» **Task to carry out**
In the material below, pictures must be dropped. Repeat exactly, and only, the lines from the line with "Sonhos se realizam" to the line with "Ajouter Au Panier", both ends included.
....................
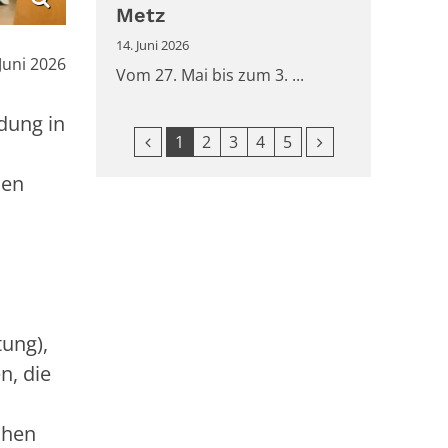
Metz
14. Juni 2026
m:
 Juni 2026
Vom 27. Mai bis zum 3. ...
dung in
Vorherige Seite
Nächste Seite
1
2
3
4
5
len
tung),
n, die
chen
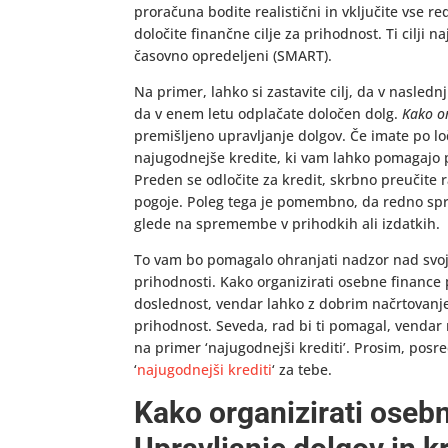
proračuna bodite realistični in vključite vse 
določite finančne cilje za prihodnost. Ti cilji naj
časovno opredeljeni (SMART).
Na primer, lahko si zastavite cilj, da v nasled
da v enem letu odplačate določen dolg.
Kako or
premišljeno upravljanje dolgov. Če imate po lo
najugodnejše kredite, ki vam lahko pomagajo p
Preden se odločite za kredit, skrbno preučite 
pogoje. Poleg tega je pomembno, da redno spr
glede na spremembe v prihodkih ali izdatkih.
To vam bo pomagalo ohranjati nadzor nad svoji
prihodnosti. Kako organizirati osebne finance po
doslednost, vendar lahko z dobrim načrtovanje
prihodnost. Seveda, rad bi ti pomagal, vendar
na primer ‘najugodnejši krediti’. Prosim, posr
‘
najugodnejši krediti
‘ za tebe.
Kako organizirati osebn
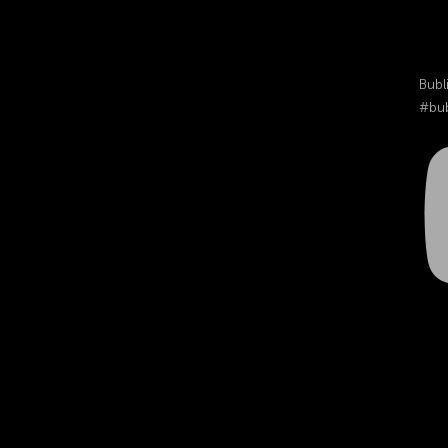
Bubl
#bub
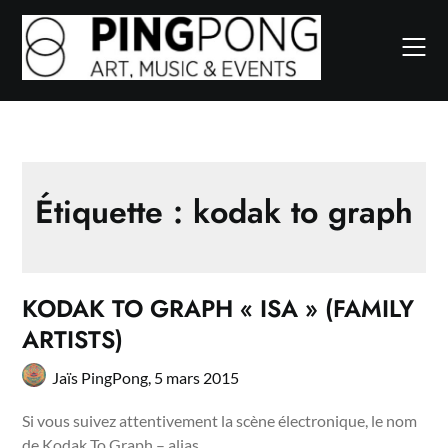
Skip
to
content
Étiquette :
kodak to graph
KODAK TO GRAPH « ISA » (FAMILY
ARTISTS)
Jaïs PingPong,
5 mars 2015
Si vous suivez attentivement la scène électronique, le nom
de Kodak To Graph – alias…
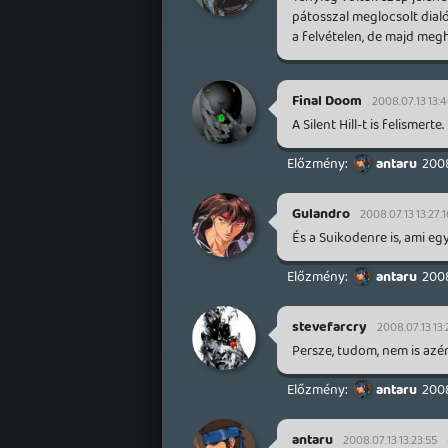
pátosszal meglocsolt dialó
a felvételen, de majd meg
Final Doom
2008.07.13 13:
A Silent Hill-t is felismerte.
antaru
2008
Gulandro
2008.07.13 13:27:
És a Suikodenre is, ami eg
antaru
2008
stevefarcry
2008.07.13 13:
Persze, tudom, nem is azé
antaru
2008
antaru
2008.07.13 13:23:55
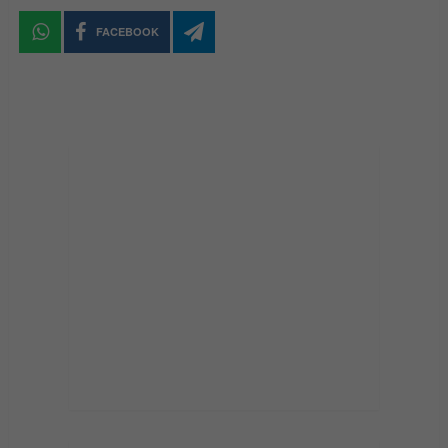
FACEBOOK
....................
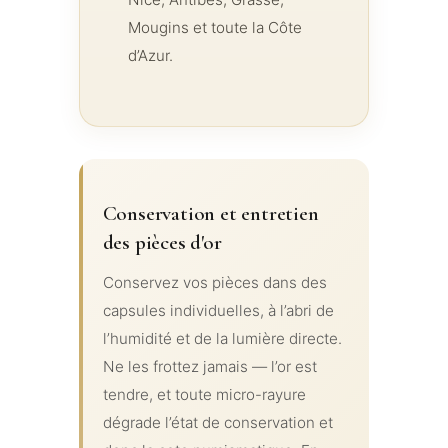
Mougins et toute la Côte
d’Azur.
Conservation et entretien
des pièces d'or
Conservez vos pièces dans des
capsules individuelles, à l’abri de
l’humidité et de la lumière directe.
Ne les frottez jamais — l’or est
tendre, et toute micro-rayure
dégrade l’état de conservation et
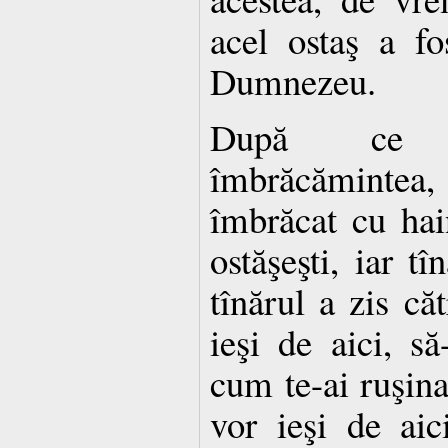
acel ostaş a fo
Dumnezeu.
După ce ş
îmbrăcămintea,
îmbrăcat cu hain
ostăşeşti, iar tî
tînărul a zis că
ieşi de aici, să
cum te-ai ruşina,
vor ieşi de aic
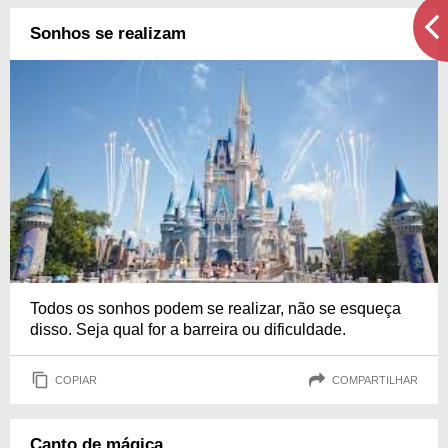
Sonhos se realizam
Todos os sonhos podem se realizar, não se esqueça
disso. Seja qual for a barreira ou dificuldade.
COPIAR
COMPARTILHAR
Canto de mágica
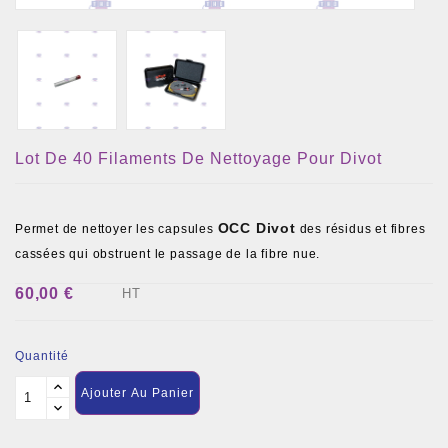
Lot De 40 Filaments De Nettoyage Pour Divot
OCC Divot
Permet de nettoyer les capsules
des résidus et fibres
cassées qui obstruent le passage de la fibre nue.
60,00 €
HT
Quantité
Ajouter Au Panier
....................
» **Written solution**
Sonhos se realizam
Todos os sonhos podem se realizar, não se esqueça
disso. Seja qual for a barreira ou dificuldade.
COPIAR
COMPARTILHAR
Canto de mágica
Lot De 40 Filaments De Nettoyage Pour Divot
OCC Divot
Permet de nettoyer les capsules
des résidus et fibres
cassées qui obstruent le passage de la fibre nue.
60,00 €
HT
Quantité
Ajouter Au Panier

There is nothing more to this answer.